"Ten years already?!?!" That's what I said to myself earlier this year when I realized that it would soon be a decade since I left my family and college friends back in the US for unknown adventures in Syria and Jordan.
I quietly recognized the first of those anniversaries—that of my arrival in Syria—with one post mourning the country's recent disintegration ("In Syria, Humanity and Heritage Suffer War's Irreparable Devastation") and another reflecting on the difficulties of contributing to solutions from afar ("In Taking Action for Syria, No Easy Answers").
The second anniversary I reached this summer—that of my joyless arrival in Jordan, after spending the summer of my life discovering neighboring Syria—excited me far less.

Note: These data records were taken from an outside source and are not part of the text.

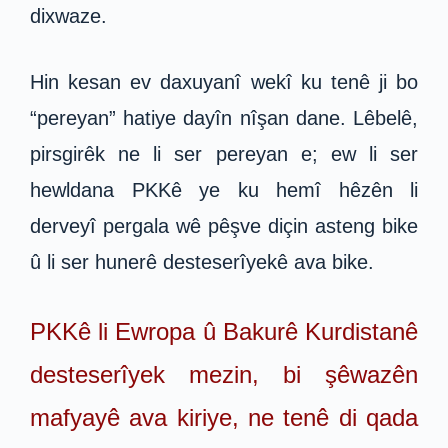
dixwaze.
Hin kesan ev daxuyanî wekî ku tenê ji bo
“pereyan” hatiye dayîn nîşan dane. Lêbelê,
pirsgirêk ne li ser pereyan e; ew li ser
hewldana PKKê ye ku hemî hêzên li
derveyî pergala wê pêşve diçin asteng bike
û li ser hunerê desteserîyekê ava bike.
PKKê li Ewropa û Bakurê Kurdistanê
desteserîyek mezin, bi şêwazên
mafyayê ava kiriye, ne tenê di qada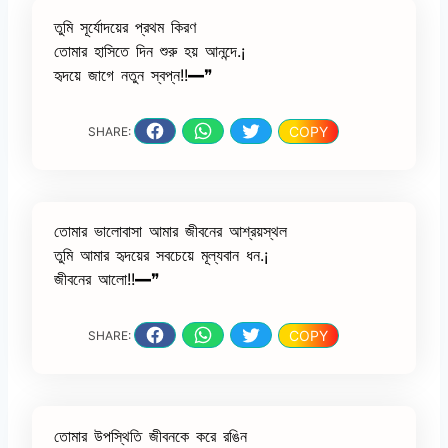
তুমি সূর্যোদয়ের প্রথম কিরণ
তোমার হাসিতে দিন শুরু হয় আনন্দে.¡
হৃদয়ে জাগে নতুন স্বপ্ন!!━❞
COPY
SHARE:
তোমার ভালোবাসা আমার জীবনের আশ্রয়স্থল
তুমি আমার হৃদয়ের সবচেয়ে মূল্যবান ধন.¡
জীবনের আলো!!━❞
COPY
SHARE:
তোমার উপস্থিতি জীবনকে করে রঙিন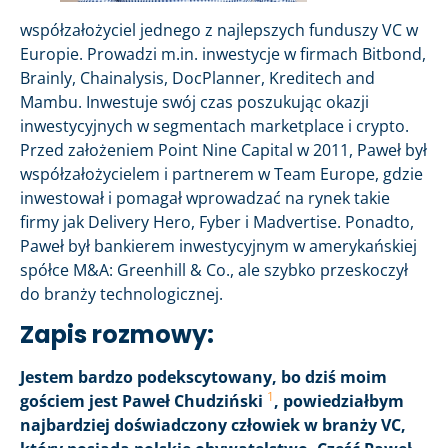
współzałożyciel jednego z najlepszych funduszy VC w
Europie. Prowadzi m.in. inwestycje w firmach Bitbond,
Brainly, Chainalysis, DocPlanner, Kreditech and
Mambu. Inwestuje swój czas poszukując okazji
inwestycyjnych w segmentach marketplace i crypto.
Przed założeniem Point Nine Capital w 2011, Paweł był
współzałożycielem i partnerem w Team Europe, gdzie
inwestował i pomagał wprowadzać na rynek takie
firmy jak Delivery Hero, Fyber i Madvertise. Ponadto,
Paweł był bankierem inwestycyjnym w amerykańskiej
spółce M&A: Greenhill & Co., ale szybko przeskoczył
do branży technologicznej.
Zapis rozmowy:
Jestem bardzo podekscytowany, bo dziś moim
1
gościem jest Paweł Chudziński
, powiedziałbym
najbardziej doświadczony człowiek w branży VC,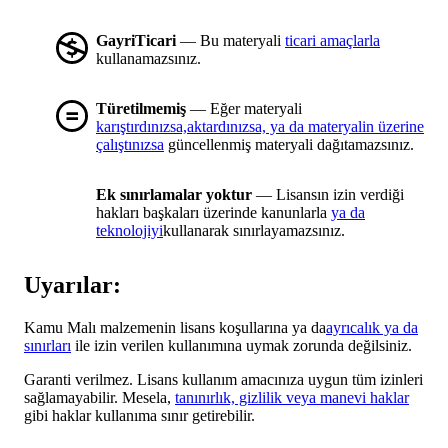
GayriTicari
— Bu materyali
ticari amaçlarla
kullanamazsınız.
Türetilmemiş
— Eğer materyali
karıştırdınızsa,aktardınızsa, ya da materyalin üzerine
çalıştınızsa
güncellenmiş materyali dağıtamazsınız.
Ek sınırlamalar yoktur
— Lisansın izin verdiği
hakları başkaları üzerinde kanunlarla
ya da
teknolojiyi
kullanarak sınırlayamazsınız.
Uyarılar:
Kamu Malı malzemenin lisans koşullarına ya da
ayrıcalık ya da
sınırları
ile izin verilen kullanımına uymak zorunda değilsiniz.
Garanti verilmez. Lisans kullanım amacınıza uygun tüm izinleri
sağlamayabilir. Mesela,
tanınırlık, gizlilik veya manevi haklar
gibi haklar kullanıma sınır getirebilir.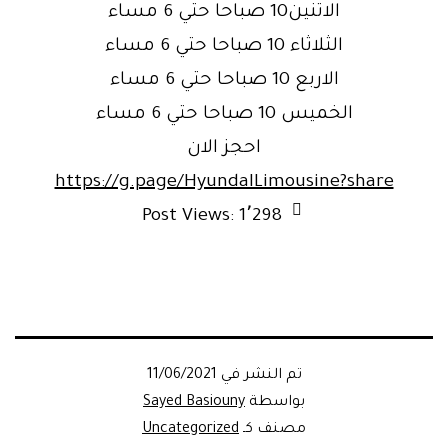
الاتنين10 صباحا حتي 6 مساء
الثلاثاء 10 صباحا حتي 6 مساء
الاربع 10 صباحا حتي 6 مساء
الخميس 10 صباحا حتي 6 مساء
احجز الان
https://g.page/HyundaILimousine?share
Post Views:
1٬298
تم النشر في
11/06/2021
بواسطة
Sayed Basiouny
مصنف كـ
Uncategorized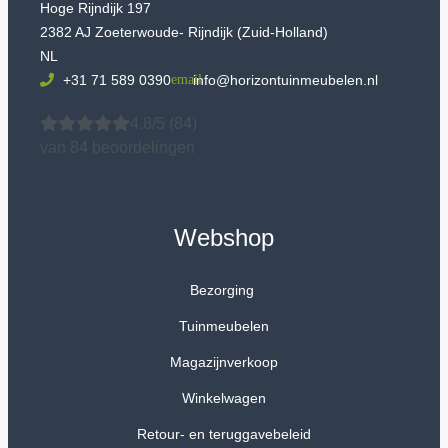
Hoge Rijndijk 197
2382 AJ Zoeterwoude- Rijndijk (Zuid-Holland)
NL
+31 71 589 0390
info@horizontuinmeubelen.nl
4.8/5
(84)
van 84 beoordelingen
Webshop
Bezorging
Tuinmeubelen
Magazijnverkoop
Winkelwagen
Retour- en teruggavebeleid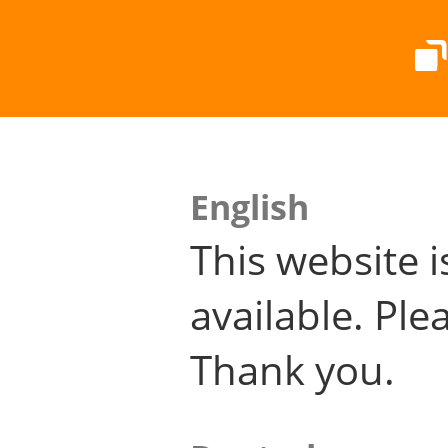
English
This website i
available. Plea
Thank you.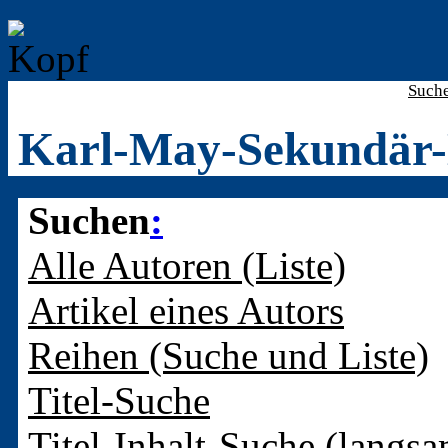
Such
Karl-May-Sekundär-
Suchen
:
Alle Autoren (Liste)
Artikel eines Autors
Reihen (Suche und Liste)
Titel-Suche
Titel-Inhalt-Suche (langsa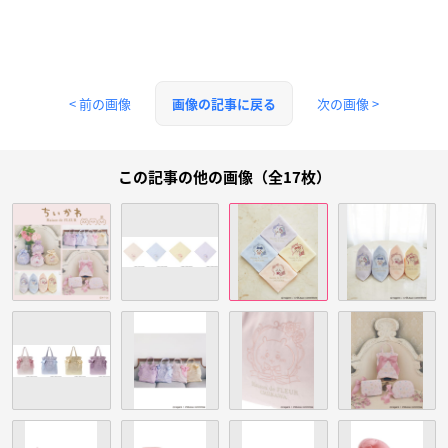
< 前の画像
次の画像 >
画像の記事に戻る
この記事の他の画像（全17枚）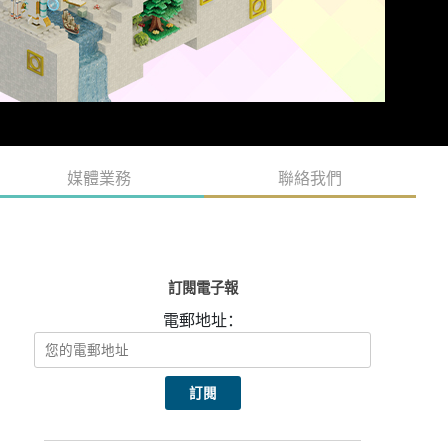
媒體業務
聯絡我們
訂閱電子報
電郵地址：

As my friends and longtime readers of this blog know well, I was no fan of Jordan nor of my experience there. Frankly, I was miserable. (Don't believe me? Go back and read my entries from Jordan.) Sure, today it's clear that I was surrounded by a fascinatingly diverse crowd of people, and living with a warm and generous host family that wanted nothing more than to ensure I enjoyed Jordan. But with its Starbucks and strip malls and abundant English speakers, in my eyes Jordan didn't hold a candle to Syria's isolated exoticism, and I spent my time there lamenting my decision not to stay back in Damascus. With that lousy outlook—which was compounded by simultaneous family troubles back home—I set myself up for a bad experience.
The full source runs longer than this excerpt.